It was the sudden death of Griffin-Pierce's mother that sent her searching for a Navajo family with whom she could connect. She was 16 when her mother, a homemaker, died of an aneurysm.
They were living in California, where her father was stationed with the Air Force. Her parents' first three daughters all died during early childhood, so her mother's bond with her surviving daughter was especially strong. Her death devastated Griffin-Pierce.
After the anthropologist's death last month, Griffin-Pierce's longtime friend, Dawn Thornton Duke of San Francisco, found some musings among her friend's personal papers.
About the death of her mother, Griffin-Pierce had written: "The sudden death of the person who was my whole world shattered my core beliefs about reality and sent me searching for meaning. The only things in my life to which I was truly connected were writing and the Navajo Indians."

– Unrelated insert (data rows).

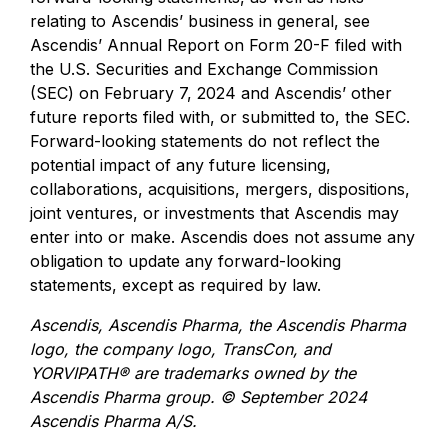
relating to Ascendis’ business in general, see
Ascendis’ Annual Report on Form 20-F filed with
the U.S. Securities and Exchange Commission
(SEC) on February 7, 2024 and Ascendis’ other
future reports filed with, or submitted to, the SEC.
Forward-looking statements do not reflect the
potential impact of any future licensing,
collaborations, acquisitions, mergers, dispositions,
joint ventures, or investments that Ascendis may
enter into or make. Ascendis does not assume any
obligation to update any forward-looking
statements, except as required by law.
Ascendis, Ascendis Pharma, the Ascendis Pharma
logo, the company logo, TransCon, and
YORVIPATH® are trademarks owned by the
Ascendis Pharma group.
© September 2024
Ascendis Pharma A/S.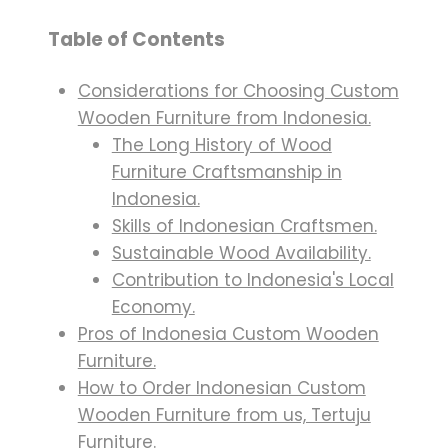
Table of Contents
Considerations for Choosing Custom
Wooden Furniture from Indonesia.
The Long History of Wood
Furniture Craftsmanship in
Indonesia.
Skills of Indonesian Craftsmen.
Sustainable Wood Availability.
Contribution to Indonesia's Local
Economy.
Pros of Indonesia Custom Wooden
Furniture.
How to Order Indonesian Custom
Wooden Furniture from us, Tertuju
Furniture.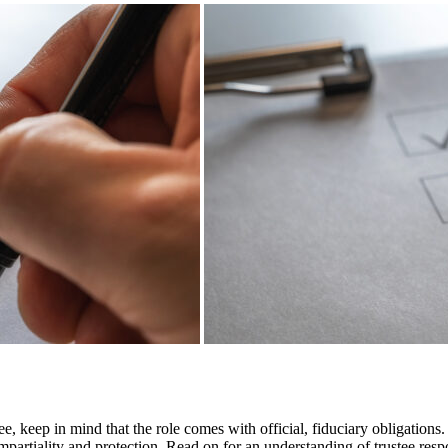
e, keep in mind that the role comes with official, fiduciary obligations. 
impartiality and protection. Read on for an understanding of trustee respo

While studying for a bachelor's degree in fine art from Florida State University, Griffin-Pierce wrote to the chairman of the Navajo Nation, asking him to find her a traditional Navajo family that she could join.
"I wanted to live with them as a daughter, not as an anthropologist. To learn from them, not about them," she said in a 1992 Arizona Daily Star article.
"I lived with them in their hogan, and I didn't speak any Navajo, and they didn't speak any English," she said. "Every morning, I'd go out and herd sheep all day, and I'd ride the buckboard into the trading post with them, too."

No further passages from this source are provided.